▸ **Work instruction**
Only the lines that contain the string "Convert" belong in the answer; pull them from the records.

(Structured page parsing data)

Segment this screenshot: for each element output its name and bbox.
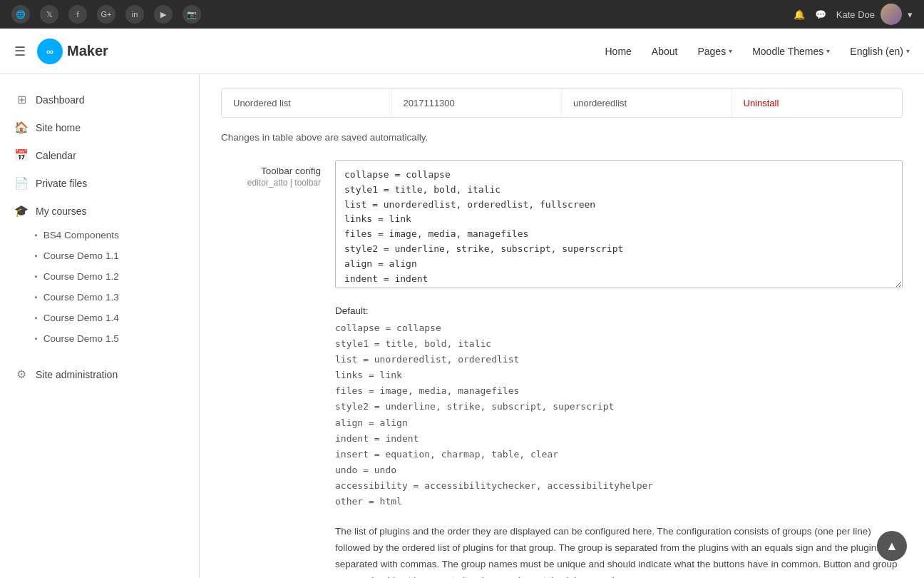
sidebar-sub-course-1-4[interactable]: ● Course Demo 1.4 <box>0 308 199 328</box>
sidebar-sub-label-course-1-2: Course Demo 1.2 <box>43 271 119 282</box>
sidebar-label-my-courses: My courses <box>36 206 87 217</box>
user-dropdown-arrow[interactable]: ▾ <box>908 9 913 20</box>
nav-pages[interactable]: Pages ▾ <box>697 46 732 57</box>
sidebar-sub-label-course-1-4: Course Demo 1.4 <box>43 313 119 323</box>
logo[interactable]: ∞ Maker <box>37 39 108 64</box>
nav-about[interactable]: About <box>652 46 678 57</box>
sidebar-sub-bs4[interactable]: ● BS4 Components <box>0 225 199 245</box>
dashboard-icon: ⊞ <box>14 93 29 106</box>
sidebar-label-site-home: Site home <box>36 122 81 133</box>
youtube-icon[interactable]: ▶ <box>154 5 173 24</box>
sidebar: ⊞ Dashboard 🏠 Site home 📅 Calendar 📄 Pri… <box>0 74 200 578</box>
sidebar-item-site-home[interactable]: 🏠 Site home <box>0 113 199 141</box>
default-line-4: files = image, media, managefiles <box>335 383 903 399</box>
description-text: The list of plugins and the order they a… <box>335 524 903 578</box>
sidebar-sub-label-course-1-3: Course Demo 1.3 <box>43 292 119 303</box>
sidebar-label-calendar: Calendar <box>36 150 76 161</box>
toolbar-textarea[interactable]: collapse = collapse style1 = title, bold… <box>335 160 903 288</box>
nav-language[interactable]: English (en) ▾ <box>850 46 910 57</box>
default-line-9: undo = undo <box>335 462 903 478</box>
social-bar: 🌐 𝕏 f G+ in ▶ 📷 🔔 💬 Kate Doe ▾ <box>0 0 924 29</box>
hamburger-icon[interactable]: ☰ <box>14 44 26 59</box>
toolbar-config-label-container: Toolbar config editor_atto | toolbar <box>221 160 321 188</box>
sidebar-item-my-courses[interactable]: 🎓 My courses <box>0 197 199 225</box>
main-content: Unordered list 2017111300 unorderedlist … <box>200 74 924 578</box>
table-cell-uninstall[interactable]: Uninstall <box>732 89 903 117</box>
default-line-10: accessibility = accessibilitychecker, ac… <box>335 478 903 494</box>
user-bar: 🔔 💬 Kate Doe ▾ <box>794 4 913 25</box>
courses-icon: 🎓 <box>14 204 29 218</box>
bullet-icon: ● <box>34 335 38 342</box>
default-line-5: style2 = underline, strike, subscript, s… <box>335 399 903 415</box>
sidebar-item-dashboard[interactable]: ⊞ Dashboard <box>0 86 199 113</box>
google-plus-icon[interactable]: G+ <box>97 5 115 24</box>
toolbar-config-label: Toolbar config <box>221 166 321 176</box>
content-area: Unordered list 2017111300 unorderedlist … <box>200 74 924 578</box>
table-cell-name: Unordered list <box>222 89 392 117</box>
notification-icon[interactable]: 🔔 <box>794 9 805 20</box>
sidebar-sub-course-1-3[interactable]: ● Course Demo 1.3 <box>0 287 199 308</box>
moodle-themes-dropdown-arrow: ▾ <box>826 47 830 55</box>
bullet-icon: ● <box>34 315 38 321</box>
calendar-icon: 📅 <box>14 148 29 162</box>
toolbar-config-section: Toolbar config editor_atto | toolbar col… <box>221 160 903 288</box>
facebook-icon[interactable]: f <box>68 5 87 24</box>
file-icon: 📄 <box>14 176 29 190</box>
bullet-icon: ● <box>34 294 38 300</box>
scroll-to-top-button[interactable]: ▲ <box>877 531 907 561</box>
sidebar-item-calendar[interactable]: 📅 Calendar <box>0 141 199 169</box>
default-line-8: insert = equation, charmap, table, clear <box>335 447 903 462</box>
user-name[interactable]: Kate Doe <box>836 9 875 20</box>
avatar[interactable] <box>881 4 902 25</box>
social-icons: 🌐 𝕏 f G+ in ▶ 📷 <box>11 5 201 24</box>
layout: ⊞ Dashboard 🏠 Site home 📅 Calendar 📄 Pri… <box>0 74 924 578</box>
bullet-icon: ● <box>34 273 38 280</box>
sidebar-sub-label-bs4: BS4 Components <box>43 230 119 240</box>
main-nav: ☰ ∞ Maker Home About Pages ▾ Moodle Them… <box>0 29 924 74</box>
sidebar-sub-label-course-1-1: Course Demo 1.1 <box>43 250 119 261</box>
sidebar-item-site-admin[interactable]: ⚙ Site administration <box>0 360 199 388</box>
instagram-icon[interactable]: 📷 <box>183 5 201 24</box>
logo-text: Maker <box>67 43 108 59</box>
sidebar-sub-course-1-5[interactable]: ● Course Demo 1.5 <box>0 328 199 349</box>
default-line-11: other = html <box>335 494 903 509</box>
sidebar-item-private-files[interactable]: 📄 Private files <box>0 169 199 197</box>
default-line-0: collapse = collapse <box>335 320 903 336</box>
default-line-7: indent = indent <box>335 431 903 447</box>
bullet-icon: ● <box>34 253 38 259</box>
bullet-icon: ● <box>34 232 38 238</box>
auto-save-notice: Changes in table above are saved automat… <box>221 132 903 143</box>
default-line-3: links = link <box>335 367 903 383</box>
table-cell-shortname: unorderedlist <box>562 89 732 117</box>
nav-moodle-themes[interactable]: Moodle Themes ▾ <box>752 46 830 57</box>
sidebar-label-private-files: Private files <box>36 178 87 189</box>
message-icon[interactable]: 💬 <box>815 9 826 20</box>
sidebar-sub-course-1-2[interactable]: ● Course Demo 1.2 <box>0 266 199 287</box>
nav-links: Home About Pages ▾ Moodle Themes ▾ Engli… <box>605 46 910 57</box>
linkedin-icon[interactable]: in <box>125 5 144 24</box>
toolbar-config-sublabel: editor_atto | toolbar <box>221 178 321 188</box>
twitter-icon[interactable]: 𝕏 <box>40 5 58 24</box>
default-line-6: align = align <box>335 415 903 431</box>
default-section: Default: collapse = collapse style1 = ti… <box>335 305 903 509</box>
user-info: Kate Doe ▾ <box>836 4 913 25</box>
sidebar-label-site-admin: Site administration <box>36 369 118 380</box>
sidebar-sub-course-1-1[interactable]: ● Course Demo 1.1 <box>0 245 199 266</box>
sidebar-label-dashboard: Dashboard <box>36 94 85 106</box>
default-label: Default: <box>335 305 903 316</box>
uninstall-link[interactable]: Uninstall <box>744 98 779 108</box>
logo-icon: ∞ <box>37 39 63 64</box>
language-dropdown-arrow: ▾ <box>906 47 910 55</box>
default-line-2: list = unorderedlist, orderedlist <box>335 352 903 367</box>
nav-home[interactable]: Home <box>605 46 632 57</box>
sidebar-sub-label-course-1-5: Course Demo 1.5 <box>43 333 119 344</box>
home-icon: 🏠 <box>14 121 29 134</box>
globe-icon[interactable]: 🌐 <box>11 5 30 24</box>
pages-dropdown-arrow: ▾ <box>729 47 732 55</box>
admin-icon: ⚙ <box>14 367 29 381</box>
plugin-table-row: Unordered list 2017111300 unorderedlist … <box>221 88 903 118</box>
table-cell-version: 2017111300 <box>392 89 563 117</box>
default-line-1: style1 = title, bold, italic <box>335 336 903 352</box>
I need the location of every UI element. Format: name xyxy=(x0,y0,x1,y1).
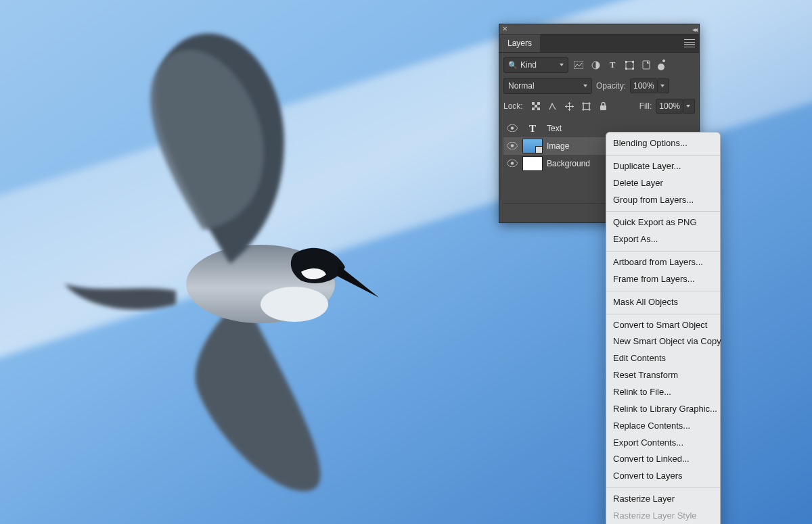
svg-rect-13 xyxy=(532,102,535,105)
menu-item[interactable]: Duplicate Layer... xyxy=(606,158,720,175)
menu-separator xyxy=(606,291,720,291)
menu-item[interactable]: Export As... xyxy=(606,231,720,248)
menu-item[interactable]: Artboard from Layers... xyxy=(606,254,720,271)
menu-separator xyxy=(606,487,720,488)
layer-filter-row: 🔍 Kind T xyxy=(503,57,695,73)
svg-rect-23 xyxy=(600,105,606,110)
lock-artboard-icon[interactable] xyxy=(581,100,593,112)
svg-rect-10 xyxy=(632,68,634,70)
layer-name[interactable]: Background xyxy=(547,159,590,168)
filter-shape-icon[interactable] xyxy=(623,59,635,71)
svg-rect-17 xyxy=(537,108,540,110)
blend-opacity-row: Normal Opacity: 100% xyxy=(503,78,695,94)
opacity-chevron-icon[interactable] xyxy=(658,78,669,93)
menu-item[interactable]: Relink to Library Graphic... xyxy=(606,401,720,418)
menu-item[interactable]: Export Contents... xyxy=(606,435,720,452)
filter-kind-dropdown[interactable]: 🔍 Kind xyxy=(503,57,568,73)
menu-item[interactable]: Group from Layers... xyxy=(606,192,720,209)
opacity-label: Opacity: xyxy=(596,81,626,91)
svg-rect-4 xyxy=(574,61,583,69)
filter-type-icons: T xyxy=(572,59,665,71)
visibility-icon[interactable] xyxy=(506,141,518,151)
filter-adjustment-icon[interactable] xyxy=(589,59,602,71)
svg-point-24 xyxy=(511,126,514,129)
smart-object-badge-icon xyxy=(535,146,543,153)
panel-titlebar[interactable]: ✕ ◂◂ xyxy=(499,24,699,34)
lock-all-icon[interactable] xyxy=(597,100,610,112)
menu-item[interactable]: Rasterize Layer xyxy=(606,491,720,508)
visibility-icon[interactable] xyxy=(506,124,518,134)
lock-transparency-icon[interactable] xyxy=(530,100,542,112)
svg-rect-18 xyxy=(583,103,589,110)
layer-thumbnail[interactable] xyxy=(522,139,543,153)
menu-item[interactable]: Convert to Smart Object xyxy=(606,317,720,334)
lock-image-icon[interactable] xyxy=(547,100,559,112)
fill-control[interactable]: 100% xyxy=(656,99,695,114)
search-icon: 🔍 xyxy=(508,61,518,70)
blend-mode-dropdown[interactable]: Normal xyxy=(503,78,592,94)
menu-item[interactable]: New Smart Object via Copy xyxy=(606,333,720,350)
layer-thumbnail[interactable] xyxy=(522,156,543,171)
svg-point-26 xyxy=(511,162,514,164)
menu-item[interactable]: Replace Contents... xyxy=(606,418,720,435)
collapse-icon[interactable]: ◂◂ xyxy=(692,26,696,33)
menu-item: Rasterize Layer Style xyxy=(606,508,720,524)
menu-item[interactable]: Edit Contents xyxy=(606,350,720,367)
layer-name[interactable]: Image xyxy=(547,141,569,151)
menu-separator xyxy=(606,211,720,212)
svg-rect-15 xyxy=(535,105,537,108)
panel-tabs: Layers xyxy=(499,34,699,53)
svg-rect-14 xyxy=(537,102,540,105)
panel-menu-icon[interactable] xyxy=(684,39,695,48)
layer-name[interactable]: Text xyxy=(547,124,562,133)
filter-toggle-icon[interactable] xyxy=(657,59,665,70)
fill-label: Fill: xyxy=(639,101,652,111)
menu-item[interactable]: Reset Transform xyxy=(606,367,720,384)
svg-point-25 xyxy=(511,144,514,147)
menu-item[interactable]: Quick Export as PNG xyxy=(606,214,720,231)
fill-chevron-icon[interactable] xyxy=(683,99,695,114)
menu-item[interactable]: Convert to Layers xyxy=(606,468,720,485)
menu-separator xyxy=(606,155,720,156)
filter-smartobject-icon[interactable] xyxy=(640,59,652,71)
filter-pixel-icon[interactable] xyxy=(572,59,585,71)
layer-context-menu: Blending Options...Duplicate Layer...Del… xyxy=(606,132,721,524)
menu-item[interactable]: Delete Layer xyxy=(606,175,720,192)
opacity-value[interactable]: 100% xyxy=(630,78,658,93)
tab-layers[interactable]: Layers xyxy=(499,34,540,52)
menu-item[interactable]: Frame from Layers... xyxy=(606,271,720,288)
blend-mode-value: Normal xyxy=(508,81,535,91)
lock-label: Lock: xyxy=(503,101,523,111)
svg-rect-11 xyxy=(643,61,650,69)
close-icon[interactable]: ✕ xyxy=(502,26,508,32)
svg-rect-7 xyxy=(625,61,627,63)
menu-separator xyxy=(606,251,720,252)
menu-item[interactable]: Blending Options... xyxy=(606,135,720,152)
fill-value[interactable]: 100% xyxy=(656,99,683,114)
opacity-control[interactable]: 100% xyxy=(630,78,669,93)
menu-item[interactable]: Convert to Linked... xyxy=(606,451,720,468)
type-layer-icon: T xyxy=(522,123,543,135)
menu-item[interactable]: Mask All Objects xyxy=(606,294,720,311)
svg-rect-9 xyxy=(625,68,627,70)
svg-rect-16 xyxy=(532,108,535,110)
lock-position-icon[interactable] xyxy=(564,100,576,112)
filter-kind-label: Kind xyxy=(520,60,537,70)
filter-type-icon[interactable]: T xyxy=(606,59,618,71)
svg-point-3 xyxy=(261,287,328,322)
visibility-icon[interactable] xyxy=(506,159,518,169)
lock-fill-row: Lock: Fill: 100% xyxy=(503,99,695,114)
menu-item[interactable]: Relink to File... xyxy=(606,384,720,401)
menu-separator xyxy=(606,314,720,314)
svg-rect-8 xyxy=(632,61,634,63)
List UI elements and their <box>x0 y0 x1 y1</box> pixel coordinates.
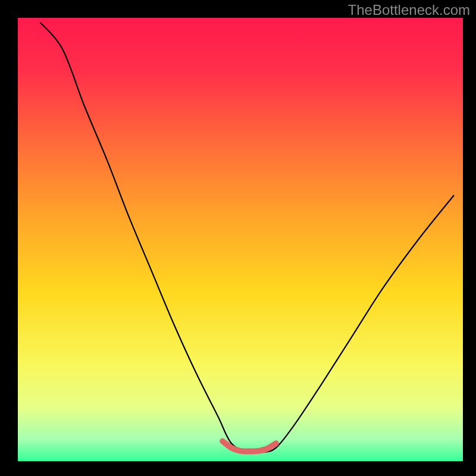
chart-frame: TheBottleneck.com <box>0 0 476 476</box>
bottleneck-chart <box>0 0 476 476</box>
gradient-background <box>18 18 463 461</box>
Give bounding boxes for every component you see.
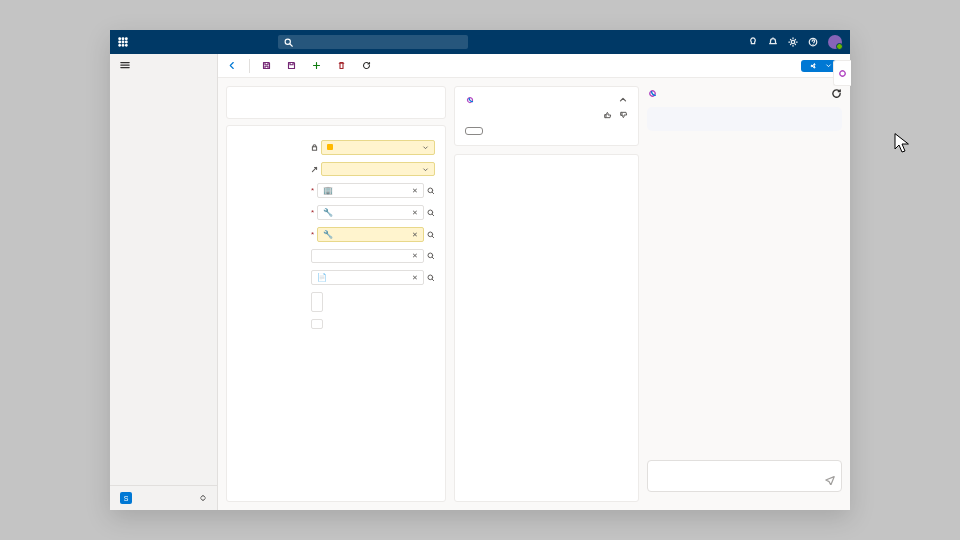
svg-point-6 [119, 45, 121, 47]
save-button[interactable] [262, 61, 275, 70]
area-switcher[interactable]: S [110, 485, 217, 510]
delete-button[interactable] [337, 61, 350, 70]
user-avatar[interactable] [828, 35, 842, 49]
mouse-cursor [894, 133, 910, 155]
copilot-welcome-card [647, 107, 842, 131]
trade-field[interactable]: ✕ [311, 249, 424, 263]
agreement-field[interactable]: 📄✕ [311, 270, 424, 285]
save-close-button[interactable] [287, 61, 300, 70]
svg-point-8 [126, 45, 128, 47]
search-icon[interactable] [427, 231, 435, 239]
back-button[interactable] [228, 61, 237, 70]
svg-point-13 [428, 188, 433, 193]
help-icon[interactable] [808, 37, 818, 47]
svg-point-17 [428, 275, 433, 280]
service-account-field[interactable]: 🏢✕ [317, 183, 424, 198]
priority-field[interactable] [321, 162, 435, 176]
thumbs-up-icon[interactable] [604, 111, 612, 119]
svg-point-10 [791, 40, 794, 43]
lightbulb-icon[interactable] [748, 37, 758, 47]
svg-rect-12 [312, 147, 316, 151]
svg-point-3 [119, 41, 121, 43]
svg-point-9 [285, 39, 290, 44]
svg-point-15 [428, 232, 433, 237]
command-bar [218, 54, 850, 78]
edge-copilot-toggle[interactable] [833, 60, 851, 86]
svg-point-7 [122, 45, 124, 47]
copilot-panel-header [647, 86, 842, 101]
send-icon[interactable] [825, 475, 835, 485]
svg-point-0 [119, 38, 121, 40]
record-header [226, 86, 446, 119]
status-field[interactable] [321, 140, 435, 155]
hamburger-icon[interactable] [110, 54, 217, 78]
titlebar [110, 30, 850, 54]
refresh-icon[interactable] [831, 88, 842, 99]
svg-point-2 [126, 38, 128, 40]
copilot-chat-input[interactable] [647, 460, 842, 492]
work-order-type-field[interactable]: 🔧✕ [317, 205, 424, 220]
copilot-summary-card [454, 86, 639, 146]
bell-icon[interactable] [768, 37, 778, 47]
details-card: *🏢✕ *🔧✕ *🔧✕ ✕ 📄✕ [226, 125, 446, 502]
instructions-field[interactable] [311, 319, 323, 329]
search-icon[interactable] [427, 209, 435, 217]
search-icon[interactable] [427, 187, 435, 195]
svg-point-16 [428, 253, 433, 258]
sidebar: S [110, 54, 218, 510]
chevron-up-icon[interactable] [618, 95, 628, 105]
svg-point-4 [122, 41, 124, 43]
global-search[interactable] [278, 35, 468, 49]
gear-icon[interactable] [788, 37, 798, 47]
booking-suggestions-card [454, 154, 639, 502]
refresh-button[interactable] [362, 61, 375, 70]
search-icon[interactable] [427, 252, 435, 260]
svg-point-14 [428, 210, 433, 215]
new-button[interactable] [312, 61, 325, 70]
regenerate-button[interactable] [465, 127, 483, 135]
svg-point-5 [126, 41, 128, 43]
summary-field[interactable] [311, 292, 323, 312]
app-launcher-icon[interactable] [118, 37, 128, 47]
thumbs-down-icon[interactable] [620, 111, 628, 119]
incident-type-field[interactable]: 🔧✕ [317, 227, 424, 242]
search-icon[interactable] [427, 274, 435, 282]
svg-point-1 [122, 38, 124, 40]
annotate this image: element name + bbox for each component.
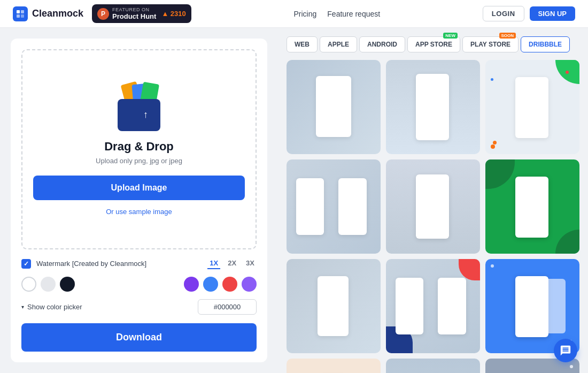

▸ **Task answer**
menu-item[interactable]: Convert to Smart Object xyxy=(606,317,720,334)
menu-item[interactable]: Convert to Layers xyxy=(606,468,720,485)
menu-item[interactable]: Convert to Linked... xyxy=(606,451,720,468)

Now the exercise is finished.